Cuba’s Heritage Council, in partnership with the U.S. Social Science Research Council (SSRC), recently opened up access to thousands of documents that belonged to Ernest Hemingway, reports the BBC. Hemingway scholars and enthusiasts know little about his 21 years on the island, and those connected with the project believe the archive will help fill in the blanks.

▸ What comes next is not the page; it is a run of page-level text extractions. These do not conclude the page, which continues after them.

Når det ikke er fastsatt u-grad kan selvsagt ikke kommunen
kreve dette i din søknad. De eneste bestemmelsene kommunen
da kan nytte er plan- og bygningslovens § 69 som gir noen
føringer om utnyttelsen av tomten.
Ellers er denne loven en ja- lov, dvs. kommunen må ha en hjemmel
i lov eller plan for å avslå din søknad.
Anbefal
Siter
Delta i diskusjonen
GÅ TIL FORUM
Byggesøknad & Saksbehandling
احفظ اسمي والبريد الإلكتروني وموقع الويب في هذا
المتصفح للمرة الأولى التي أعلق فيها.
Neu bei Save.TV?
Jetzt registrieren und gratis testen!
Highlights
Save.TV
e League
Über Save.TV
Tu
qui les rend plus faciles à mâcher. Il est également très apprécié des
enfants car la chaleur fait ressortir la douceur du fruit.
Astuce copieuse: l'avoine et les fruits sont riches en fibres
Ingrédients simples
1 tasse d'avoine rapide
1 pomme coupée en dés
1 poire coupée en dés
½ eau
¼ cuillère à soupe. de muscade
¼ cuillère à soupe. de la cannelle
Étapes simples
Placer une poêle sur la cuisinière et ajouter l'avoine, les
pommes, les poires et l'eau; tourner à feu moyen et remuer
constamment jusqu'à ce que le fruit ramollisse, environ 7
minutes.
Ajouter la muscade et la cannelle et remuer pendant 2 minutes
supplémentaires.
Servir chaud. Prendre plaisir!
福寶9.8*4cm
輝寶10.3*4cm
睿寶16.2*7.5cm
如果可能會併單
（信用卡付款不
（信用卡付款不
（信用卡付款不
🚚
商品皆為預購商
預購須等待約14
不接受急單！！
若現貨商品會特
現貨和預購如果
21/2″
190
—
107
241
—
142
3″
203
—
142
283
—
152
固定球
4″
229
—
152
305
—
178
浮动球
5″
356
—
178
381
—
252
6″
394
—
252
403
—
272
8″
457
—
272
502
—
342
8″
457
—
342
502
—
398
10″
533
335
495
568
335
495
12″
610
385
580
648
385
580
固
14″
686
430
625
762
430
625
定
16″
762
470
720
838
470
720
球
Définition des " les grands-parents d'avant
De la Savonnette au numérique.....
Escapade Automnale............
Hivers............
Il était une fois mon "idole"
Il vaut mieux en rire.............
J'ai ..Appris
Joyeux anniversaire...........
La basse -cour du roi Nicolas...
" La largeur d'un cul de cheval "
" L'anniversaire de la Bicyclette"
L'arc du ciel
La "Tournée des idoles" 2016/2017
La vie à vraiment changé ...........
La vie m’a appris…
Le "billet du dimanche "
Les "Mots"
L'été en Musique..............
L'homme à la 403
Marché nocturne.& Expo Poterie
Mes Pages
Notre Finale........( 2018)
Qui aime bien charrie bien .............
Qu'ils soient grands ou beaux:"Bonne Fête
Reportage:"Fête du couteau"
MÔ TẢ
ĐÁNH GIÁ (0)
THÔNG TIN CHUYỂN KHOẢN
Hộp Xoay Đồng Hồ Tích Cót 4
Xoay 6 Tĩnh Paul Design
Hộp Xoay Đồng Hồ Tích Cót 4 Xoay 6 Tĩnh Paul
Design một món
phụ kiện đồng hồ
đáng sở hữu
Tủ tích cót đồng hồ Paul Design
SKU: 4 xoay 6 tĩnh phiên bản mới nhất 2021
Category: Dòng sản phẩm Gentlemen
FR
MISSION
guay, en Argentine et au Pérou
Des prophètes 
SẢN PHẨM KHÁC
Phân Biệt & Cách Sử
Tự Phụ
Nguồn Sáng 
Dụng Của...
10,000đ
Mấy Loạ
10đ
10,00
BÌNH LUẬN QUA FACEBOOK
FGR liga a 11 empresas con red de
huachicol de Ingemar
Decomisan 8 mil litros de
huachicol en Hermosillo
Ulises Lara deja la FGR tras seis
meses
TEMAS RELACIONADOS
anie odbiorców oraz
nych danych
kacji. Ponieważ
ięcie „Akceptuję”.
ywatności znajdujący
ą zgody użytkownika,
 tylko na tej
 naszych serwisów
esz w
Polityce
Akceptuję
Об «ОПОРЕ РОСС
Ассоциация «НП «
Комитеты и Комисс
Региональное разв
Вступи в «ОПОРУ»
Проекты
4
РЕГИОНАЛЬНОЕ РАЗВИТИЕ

According to the Guardian, the collection includes some obvious points of interest: an unpublished epilogue to For Whom the Bell Tolls, a screenplay for The Old Man and the Sea, and letters from Ezra Pound and Ingrid Bergman. But many are also excited about the insights to be gained from the more mundane pieces. Sandra Spanier gushes in an article on SSRC’s website:
You don’t always think of Hemingway as the guy who has to change the oil in his car and fix his roof, but he was very much in touch with the texture and rhythms of his daily routine in Cuba, and there are many domestic notes in there. There’s a recommendation letter he wrote for a carpenter. There are meticulous notes he wrote, in Spanish, to the cook . . . explaining extremely involved recipes, how to do the carrots, and which days of the week he wanted avocados in the salad instead of tomatoes.
Digital copies of the papers have also been sent to the John F. Kennedy Library in Boston, and will hopefully be made available to the public in the future.